As I learned from the latest (May 30) issue of The Village Green, an Australian group called the Minderoo Foundation has produced a report which names and shames the companies responsible for plastic pollution. But I am surprised by their emphasis on “the base of the supply chain that make ‘polymers’ – the building blocks of all plastics – almost exclusively from fossil fuels.”
The GHG emissions attributed to plastics by Zheng&Suh in a letter at Nature Climate Change(cited as a reference by Mindaroo) are mostly from the energy used in their production, and from the assumption that they will end life in incinerators (which are the same for all kinds of polymer source, since plant based polymers could otherwise serve as a Carbon sink if not used for plastics and then burned).

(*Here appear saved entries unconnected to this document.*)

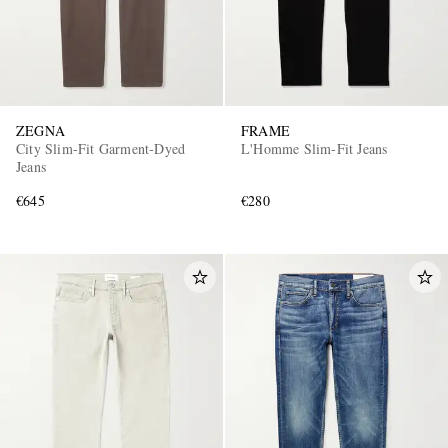
ZEGNA
FRAME
City Slim-Fit Garment-Dyed
L'Homme Slim-Fit Jeans
Jeans
€645
€280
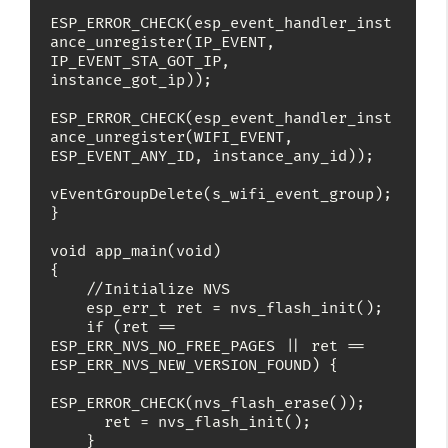
ESP_ERROR_CHECK(esp_event_handler_inst
ance_unregister(IP_EVENT, 
IP_EVENT_STA_GOT_IP, 
instance_got_ip));

ESP_ERROR_CHECK(esp_event_handler_inst
ance_unregister(WIFI_EVENT, 
ESP_EVENT_ANY_ID, instance_any_id));

vEventGroupDelete(s_wifi_event_group);

}

void app_main(void)

{

    //Initialize NVS

    esp_err_t ret = nvs_flash_init();

    if (ret == 
ESP_ERR_NVS_NO_FREE_PAGES || ret == 
ESP_ERR_NVS_NEW_VERSION_FOUND) {

ESP_ERROR_CHECK(nvs_flash_erase());

      ret = nvs_flash_init();

    }
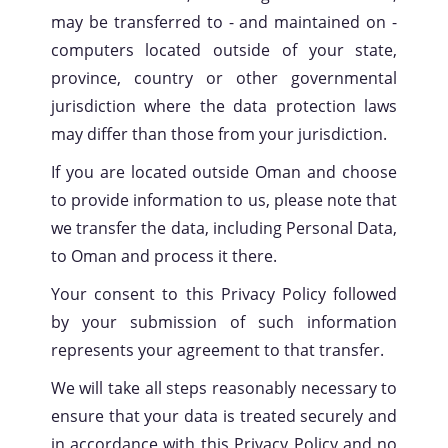
may be transferred to - and maintained on -
computers located outside of your state,
province, country or other governmental
jurisdiction where the data protection laws
may differ than those from your jurisdiction.
If you are located outside Oman and choose
to provide information to us, please note that
we transfer the data, including Personal Data,
to Oman and process it there.
Your consent to this Privacy Policy followed
by your submission of such information
represents your agreement to that transfer.
We will take all steps reasonably necessary to
ensure that your data is treated securely and
in accordance with this Privacy Policy and no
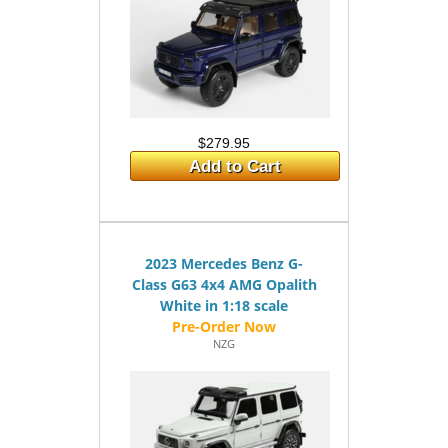
$279.95
Add to Cart
2023 Mercedes Benz G-
Class G63 4x4 AMG Opalith
White in 1:18 scale
NZG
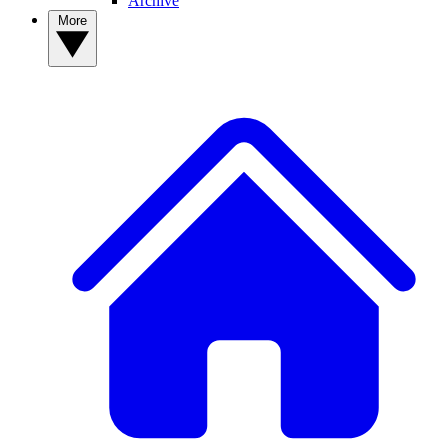
Archive
More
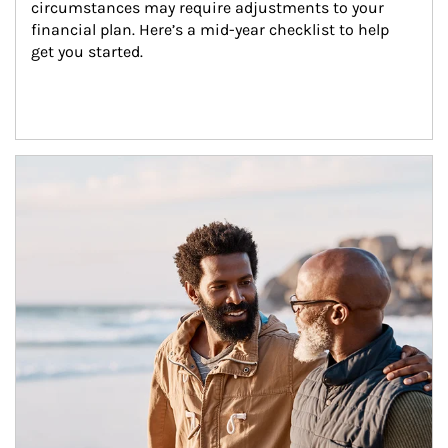
circumstances may require adjustments to your 
financial plan. Here’s a mid-year checklist to help 
get you started.
Article Image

But a proper energy transition (which is essential in any case) should resolve the former, and the current practice of burning waste is certainly not what I would recommend as the most climate-friendly alternative. In fact, collecting and burying plastic waste seems to me to be a potentially significant means of carbon sequestration. So, contrary to many who expound on this topic, I would suggest that what we need to do is not reduce our use of plastics but rather increase it – with the proviso that all plastic waste be separated and stored in a secure burial place (such as may be provided, for example, by fossil carbon extraction – eg old coal mines and oil wells).
Please let me know if you see anything wrong in the above analysis.